Viveu um momento onírico: era como se as paredes parecessem menores, como se os vitrais o oprimissem, exigindo uma resolução imediata ao problema, exigindo um veredicto absoluto sobre a vida daquele homem que tão humildemente se ajoelhava aos seus pés, beijando suas botinas e chorando sobre o chão sagrado da sacristia. Era como se o padre houvesse bebido uma quantidade considerável de vinho; tudo rodava ao seu redor, pedindo uma explicação racional e uma resposta sincera. Precisava de um argumento convincente, seja para incriminá-lo ou para absolvê-lo.

- Vá em paz, meu filho. – disse, um nó formando-se em sua garganta, segurando as lágrimas que queriam cair. – Teu pecado foi grave, mas teu arrependimento é absoluto, posso ver em tuas palavras que discorre acerca da verdade. Vá em paz.

- E qual a minha penitência, padre?

- Tua consciência o dirá, meu bom homem. Não sou ninguém para puni-lo ou culpá-lo por tais atos. Teus motivos, sejam eles banais ou não, não são de todo irracionais. Não sei de teus propósitos, e nem intenciono sabê-lo; já me basta o teu arrependimento, é o bastante para tua absolvição. O mundo já será cruel o bastante contigo; Deus será misericordioso, como sempre o foi, e poderá entender todos os teus motivos. Não sou Deus para julgar-te; sou padre para absolver-te, e essa é minha função.

- Oh, padre, obrigado, obrigado! – ele respondeu, lágrimas escorrendo de seus olhos avermelhados, joelhos postos no chão, cabeça baixa e mãos postas a frente do peito. – Meu pecado foi horrível demais, não poderia imaginar que tu irias me absolver. Obrigado, oh, obrigado, por todos os santos!

- Saia pelos fundos da sacristia, bom homem. – o padre ainda teve a consideração de dizer – Evite os curiosos que amontoam a entrada da igreja em busca de respostas.

O homem saiu, desfazendo-se em agradecimentos, fielmente convencido de que o padre o havia perdoado.

Mas não, ele não o havia perdoado, não por completo. A dor de perder o irmão, assim que aquele homem lhe foi embora pelos fundos, finalmente fez-se perceber: ele lembrou-se de todos os dias no parquinho, escavando a areia com as pás de plástico, jogando terra nos olhos de seu irmão, rindo e colhendo amoras com a ajuda da mãe, que o segurava no colo e o elevava às alturas em busca dos frutos mais maduros e deliciosos. Ele sentou-se sobre um dos bancos, chorando como nunca havia chorado antes, lembrando das risadas e dos dias em que o irmão fazia piadas; da juventude, oh, a juventude, os quinze anos de idade onde eles roubavam os cigarros do tio e fumavam escondidos; onde pediam bebidas aos donos do bar que, de bom grado, lhes davam garrafas e mais garrafas com as quais os dois se embebedavam. Ao chegar em casa, diziam que estavam jogando bola no campinho e estavam profundamente cansados de toda a correria.
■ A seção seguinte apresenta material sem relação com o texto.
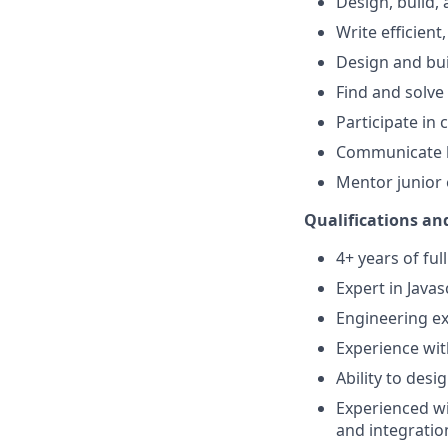
Design, build,
Write efficient
Design and bui
Find and solve
Participate in
Communicate b
Mentor junior
Qualifications and
4+ years of fu
Expert in Javas
Engineering ex
Experience wit
Ability to des
Experienced wi
and integration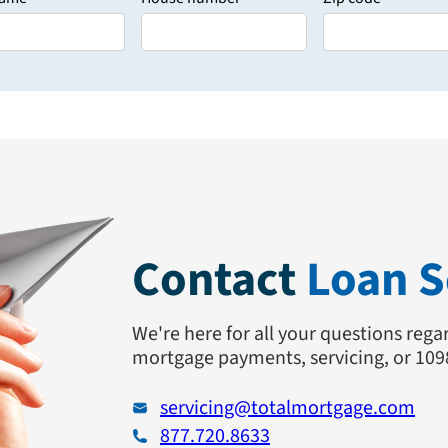
Contact
Loan S
We're here for all your questions regar
mortgage payments, servicing, or 109
servicing@totalmortgage.com
877.720.8633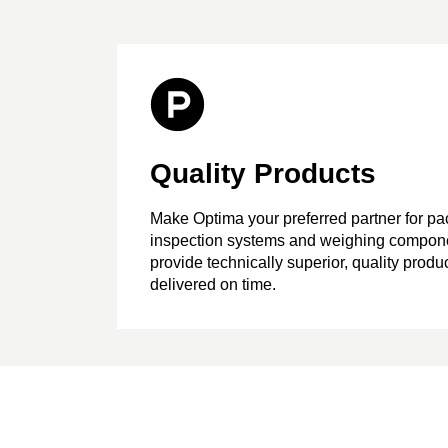
Quality Products
Make Optima your preferred partner for p
inspection systems and weighing compon
provide technically superior, quality produc
delivered on time.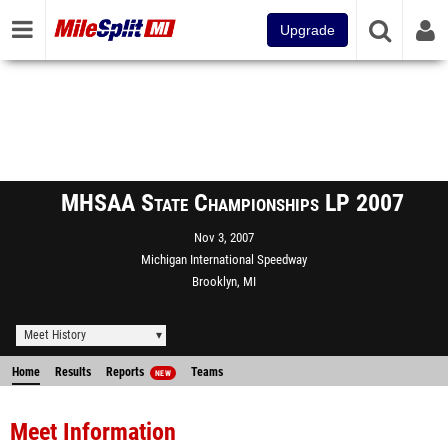
Upgrade
MHSAA State Championships LP 2007
Nov 3, 2007
Michigan International Speedway
Brooklyn, MI
Meet History
Home
Results
Reports
Teams
NEW
Meet Information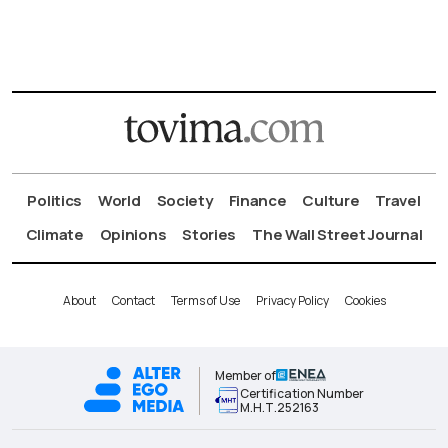
Politics
World
Society
Finance
Culture
Travel
Climate
Opinions
Stories
The Wall Street Journal
About
Contact
Terms of Use
Privacy Policy
Cookies
Member of
Certification Number
Μ.Η.Τ.252163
Lembrou-se de todos os dias em que choraram: por conta de alguma frustração besta que nem mais lembravam uma semana depois, por namoradas esquecidas, por matérias perdidas na escola, por bebedeiras que deixaram de participar, por transas que não completaram seja por nervosismo ou simples desconforto.

E também se lembrou de todos os dias que riram: por todas as mulheres que conquistaram – o irmão em um número extremamente maior –, por todos os sonhos que conquistaram – que iam desde ler um livro de mil e quinhentas páginas até ir para o seminário – e por todos os desejos que conseguiram realizar.

Sentado sozinho, ele chorou. Não por perdoar o homem que manchara as mãos de sangue ao matar seu irmão, mas por não se perdoar ao perdoá-lo.

Chorou por todos os dias em que poderia ter falado com o irmão e não falou. Chorou pelos momentos em que poderia ter-lhe dito: ‘eu te amo’ de um modo fraternal e não o disse. Por todas as brigas e por toda a inveja, por todas as coisas ruins que cegaram seus olhos às coisas boas que ambos compartilhavam.

Chorou por ter de esperar a morte do irmão para perceber o quanto ele era importante em sua vida.